Más reciente ha sido la llegada a la ciudad de Juan Manuel Pérez (1976), uno de los cuatro directores científicos del Centro Ibérico de Almacenamiento Energético (CIIAE), que ya funciona en su sede provisional de la Escuela Politécnica. Este científico llegó en enero de 2022 a Cáceres y trasladó su hogar desde Pinto, una población madrileña de 54.000 habitantes, al sur. No llegó solo. Junto a él se trasladó su pareja y sus dos hijos de cuatro y nueve años.
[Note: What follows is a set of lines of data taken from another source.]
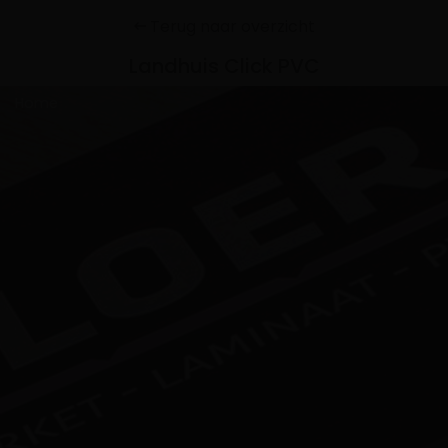
Terug naar overzicht
Landhuis Click PVC
Home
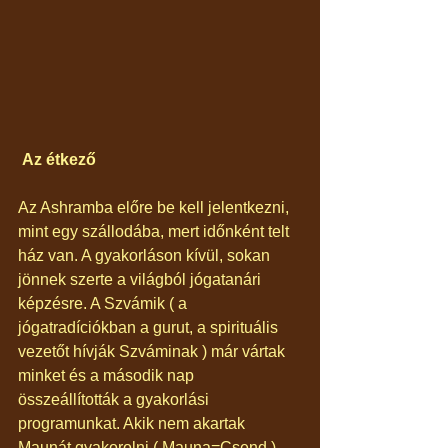
 Az étkező
Az Ashramba előre be kell jelentkezni, 
mint egy szállodába, mert időnként telt 
ház van. A gyakorláson kívül, sokan 
jönnek szerte a világból jógatanári 
képzésre. A Szvámik ( a 
jógatradíciókban a gurut, a spirituális 
vezetőt hívják Szváminak ) már vártak 
minket és a második nap 
összeállították a gyakorlási 
programunkat. Akik nem akartak 
Maunát gyakorolni ( Mauna=Csend ),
«No consideraba que viviera en el meollo de Madrid sino en una localidad más pequeña», explica este ingeniero químico, director del departamento de almacenamiento eléctrico del CIIAE. En su adaptación a este nuevo espacio valora haberse quitado los 120 kilómetros que recorría todos los días desde su casa a su puesto de trabajo en Guadalajara. «Ahora estoy a cinco minutos con atasco», bromea. «Hay que acostumbrarse al ritmo diferente, pero no tengo la sensación de que haya sido un traslado a un sitio remoto, esto sigue siendo España».
Apunta un detalle que le llamó la atención cuando llegó, y es la parálisis de los domingos. «No están abiertos los comercios, es comprensible desde el punto de vista de la conciliación de los empleados, pero es algo a lo que hay que acostumbrarse, en Madrid tienes abierto todo». Observa también dificultades para encontrar un piso óptimo de alquiler de forma rápida. En el lado positivo señala la agenda cultural. «Nos encantó el Mercado Medieval».
A la periodista madrileña Clara Paolini, de 37 años, le dio buena espina el recibimiento que tuvo cuando en pleno agosto de 2020 se mudó a Cáceres para empezar a trabajar como técnico de comunicación y marketing en el Museo Helga de Alvear. «Sin conocernos de nada nuestros vecinos se dirigieron a nosotros, terminaron enseñándonos la ciudad y nos fuimos con ellos de cañas», rememora.
A sus espaldas un largo periplo por Reino Unido, Estados Unidos, Sudáfrica (donde conoció a su marido) o Latinoamérica. «He vivido en muchos sitios del mundo, jamás me hubiera imaginado vivir aquí y aquí estamos». La pandemia tuvo mucho que ver. «Mi marido nació en una granja de Sudáfrica, odiaba Madrid, el Metro...pasamos la pandemia en un piso muy pequeño, nos apetecía irnos a otro sitio». Encontró la oferta del Museo, solicitó la plaza y logró el trabajo, «no lo esperaba, pero el destino nos ha puesto aquí y estamos felices».
«Para nosotros la etapa de vivir en Madrid se estaba llenando de desventajas, es algo que me ha pasado en otras partes del mundo, como en Nueva York, donde hay una competitividad enorme, todo el mundo quiere el mismo piso y el mismo trabajo que tú».
Le gusta formar parte de un proyecto tan ilusionante como el Helga de Alvear, que ha hecho «crecer a la ciudad». Y aclara que no le convence demasiado esa dicotomía entre la periferia y el centro, porque considera que cada cual tiene que «construirse su propio centro». El suyo, sin duda, ya está en Cáceres.